R61 you're a stupid retard, this next civil war and I do think it will happen, will not be like the first. Its going to be in the streets, and there will be mass poisoning of water supplies, power and gas will be cut off, dams blown up, communications cut etc. How stupid to think it will be a bunch of people shooting each other from behind trees.

by Anonymousreply 67October 6, 2021 4:21 AM

There won't be a civil war, for all the reasons mentioned above.

That said, if the GOP fractures, I think it's going to fight dirty, pass new laws, and pursue every extreme experimental legal theory in court that it can to try and save its grip on power.

Expect to see state legislatures still controlled by the GOP pass laws stripping elected officials of the remainder of their term if they leave the party they were affiliated with on Election Day. They'll be worded neutrally, of course... but it'll be obvious by that point that the defections are going in only one direction.

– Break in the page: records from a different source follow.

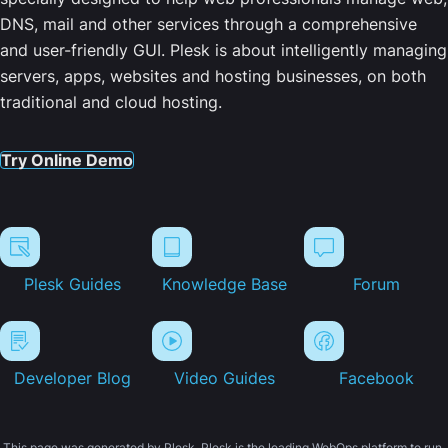
DNS, mail and other services through a comprehensive
and user-friendly GUI. Plesk is about intelligently managing
servers, apps, websites and hosting businesses, on both
traditional and cloud hosting.
Try Online Demo
Plesk Guides
Knowledge Base
Forum
Developer Blog
Video Guides
Facebook
This page was generated by Plesk. Plesk is the leading WebOps platform to run,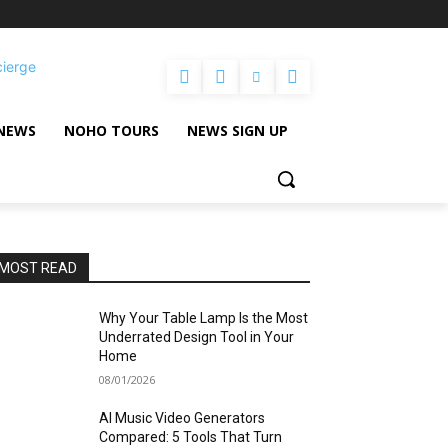
cierge
NEWS
NOHO TOURS
NEWS SIGN UP
MOST READ
Why Your Table Lamp Is the Most
Underrated Design Tool in Your
Home
08/01/2026
AI Music Video Generators
Compared: 5 Tools That Turn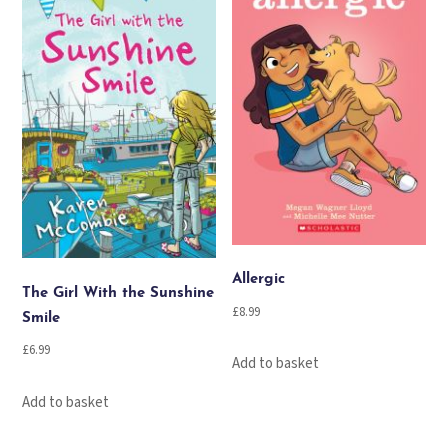
Allergic
The Girl With the Sunshine
£
8.99
Smile
£
6.99
Add to basket
Add to basket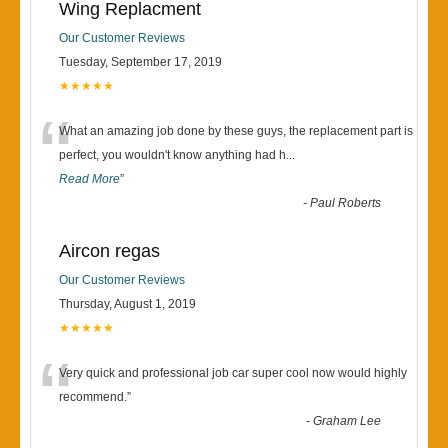
Wing Replacment
Our Customer Reviews
Tuesday, September 17, 2019
★★★★★
“
What an amazing job done by these guys, the replacement part is
perfect, you wouldn't know anything had h
...
Read More
”
-
Paul Roberts
Aircon regas
Our Customer Reviews
Thursday, August 1, 2019
★★★★★
“
Very quick and professional job car super cool now would highly
recommend.
”
-
Graham Lee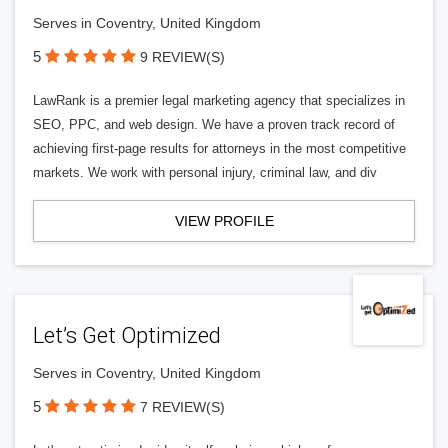
Serves in Coventry, United Kingdom
5
9 REVIEW(S)
LawRank is a premier legal marketing agency that specializes in
SEO, PPC, and web design. We have a proven track record of
achieving first-page results for attorneys in the most competitive
markets. We work with personal injury, criminal law, and div
VIEW PROFILE
Let’s Get Optimized
Serves in Coventry, United Kingdom
5
7 REVIEW(S)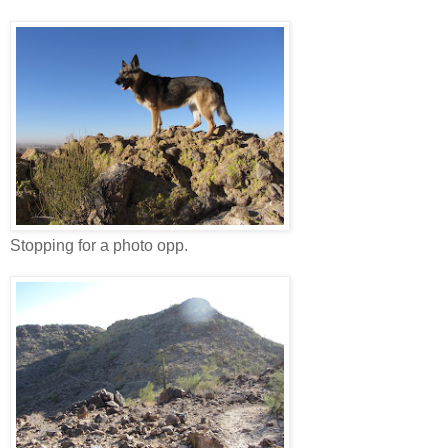
Stopping for a photo opp.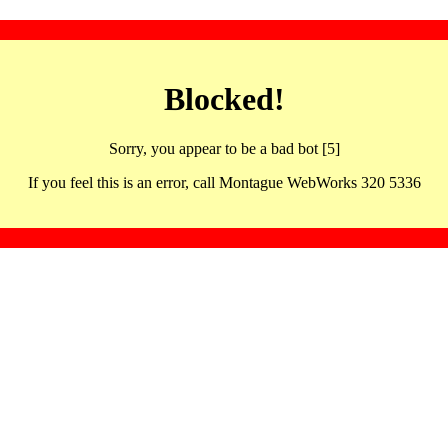
Blocked!
Sorry, you appear to be a bad bot [5]
If you feel this is an error, call Montague WebWorks 320 5336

Once those laws are in place, expect to see a second round of legislation granting state parties the right to expel members, and giving the GOP a new weapon allowing them to unseat "disloyal" Republicans mid-term. Such tactics would probably backfire if they tried using them against Romney, Murkowski, or Collins... but would probably be VERY effective at keeping STATE representatives and senators in line... at least, for a little longer... by effectively holding them hostage to the Party's leadership. Basically, they'll take a page from the old Soviet Union Communist Party Playbook... you might be an elected official, but the Party leaders pull the strings, and can effectively "fire" you at will if you don't obediently play along.

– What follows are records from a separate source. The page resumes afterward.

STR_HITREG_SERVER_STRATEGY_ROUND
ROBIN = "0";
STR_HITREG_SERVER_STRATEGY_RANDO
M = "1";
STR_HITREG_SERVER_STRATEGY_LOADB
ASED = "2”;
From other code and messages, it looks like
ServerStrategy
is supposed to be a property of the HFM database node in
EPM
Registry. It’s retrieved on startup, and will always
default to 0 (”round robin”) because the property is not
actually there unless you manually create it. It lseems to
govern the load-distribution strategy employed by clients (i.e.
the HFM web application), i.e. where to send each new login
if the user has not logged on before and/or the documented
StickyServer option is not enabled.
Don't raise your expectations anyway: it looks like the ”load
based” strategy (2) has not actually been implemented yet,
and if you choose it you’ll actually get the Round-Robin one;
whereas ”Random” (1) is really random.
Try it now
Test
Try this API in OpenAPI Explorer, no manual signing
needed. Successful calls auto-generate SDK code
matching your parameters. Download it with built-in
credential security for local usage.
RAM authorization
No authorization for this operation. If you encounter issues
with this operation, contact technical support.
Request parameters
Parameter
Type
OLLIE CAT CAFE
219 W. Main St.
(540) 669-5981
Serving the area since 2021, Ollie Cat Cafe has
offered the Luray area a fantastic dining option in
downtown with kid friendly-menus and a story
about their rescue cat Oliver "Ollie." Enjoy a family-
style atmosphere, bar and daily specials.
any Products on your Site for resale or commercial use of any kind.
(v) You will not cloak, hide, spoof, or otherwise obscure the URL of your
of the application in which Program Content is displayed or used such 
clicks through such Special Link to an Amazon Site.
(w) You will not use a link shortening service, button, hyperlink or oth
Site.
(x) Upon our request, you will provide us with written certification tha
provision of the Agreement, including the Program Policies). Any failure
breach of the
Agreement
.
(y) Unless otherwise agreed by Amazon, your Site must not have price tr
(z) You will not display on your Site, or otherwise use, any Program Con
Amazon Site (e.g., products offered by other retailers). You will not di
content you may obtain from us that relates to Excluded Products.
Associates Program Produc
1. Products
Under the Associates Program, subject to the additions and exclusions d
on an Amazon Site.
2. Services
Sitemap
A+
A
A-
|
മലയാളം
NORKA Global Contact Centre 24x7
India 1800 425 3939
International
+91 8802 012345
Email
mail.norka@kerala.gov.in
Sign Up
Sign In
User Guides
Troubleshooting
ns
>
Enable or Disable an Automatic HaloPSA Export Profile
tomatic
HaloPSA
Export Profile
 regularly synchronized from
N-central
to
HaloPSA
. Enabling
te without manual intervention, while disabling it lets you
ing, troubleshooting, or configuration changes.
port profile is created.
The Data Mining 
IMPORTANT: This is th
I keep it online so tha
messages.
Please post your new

As bad as that sounds, it's not the worst of it. If the GOP gets bad enough, I think its grip on power will eventually get pried away. The bigger question is what will happen once the new DEMOCRATIC PARTY finally ends up as the beneficiary of those dying-gasp laws. It's nice to think it would immediately take the initiative to get those laws nullified... but I'm cynical enough to think it'll be more than happy to just enjoy them once IT'S the beneficiary. Power corrupts, and absolute power corrupts absolutely. I think the initial sentiment will be, "yeah, we really need to change those laws... someday... but for now, we need to undo all the evil things (besides fuck with democracy) those naughty Deplorables did, and we need a solid supermajority to do it, so we'll just leave them on the books a little longer. It's ok, we're the good guys... we won't abuse it...

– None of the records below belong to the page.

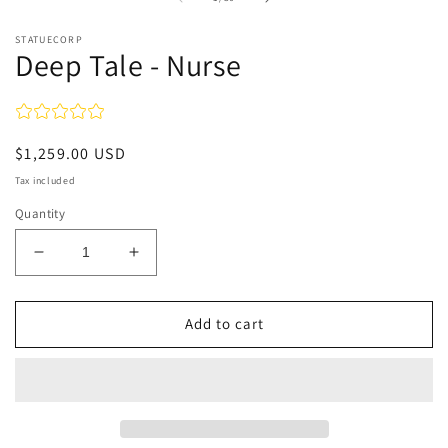
in
in
modal
m
STATUECORP
Deep Tale - Nurse
Regular
$1,259.00 USD
price
Tax included
Quantity
Decrease
Increase
quantity
quantity
for
for
Deep
Deep
Add to cart
Tale
Tale
-
-
Nurse
Nurse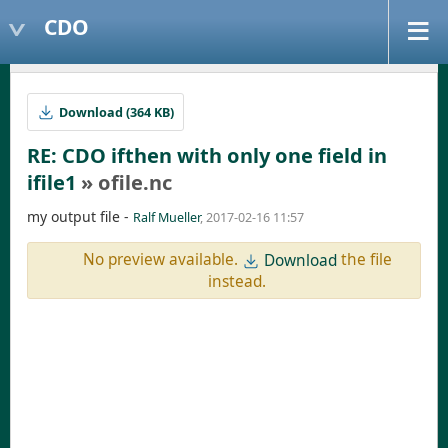
CDO
Download (364 KB)
RE: CDO ifthen with only one field in
ifile1
» ofile.nc
my output file -
Ralf Mueller
, 2017-02-16 11:57
No preview available.
the file
Download
instead.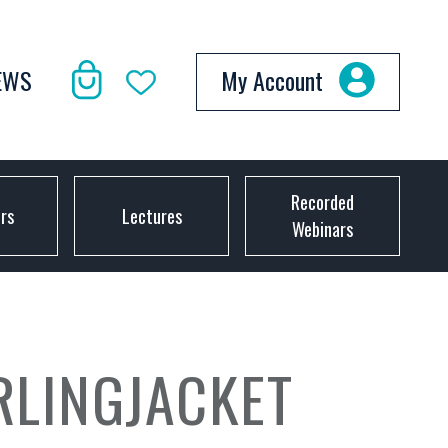
EWS
My Account
Recorded
ors
Lectures
Webinars
RLINGJACKET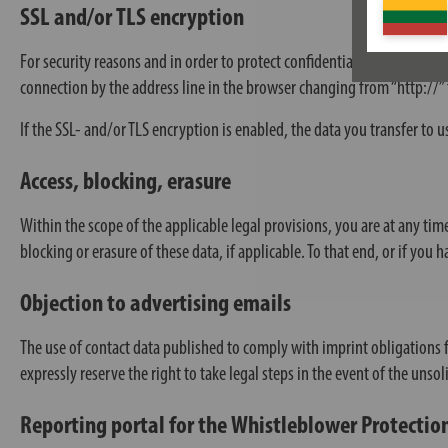
SSL and/or TLS encryption
For security reasons and in order to protect confidential content such
connection by the address line in the browser changing from “http://” t
If the SSL- and/or TLS encryption is enabled, the data you transfer to u
Access, blocking, erasure
Within the scope of the applicable legal provisions, you are at any time
blocking or erasure of these data, if applicable. To that end, or if you 
Objection to advertising emails
The use of contact data published to comply with imprint obligations 
expressly reserve the right to take legal steps in the event of the uns
Reporting portal for the Whistleblower Protection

by Anonymousreply 68October 6, 2021 4:57 AM

R68 = Your own words "I think its grip on power will eventually get pried away"...........And how many YEARS and DECADES will YOU be waiting?....You sound like a complete idiot.. Are we allowed to use the word Retarded on DL?...There are NO "disloyal" Senate GOP members except 3 of them--2 of whom can't be touched because they have their state loyalty. . You really are STUPID!!

by Anonymousreply 69October 6, 2021 5:36 AM

Incidentally, non-Americans should be aware that in most/all states, there are two sets of rules for political parties.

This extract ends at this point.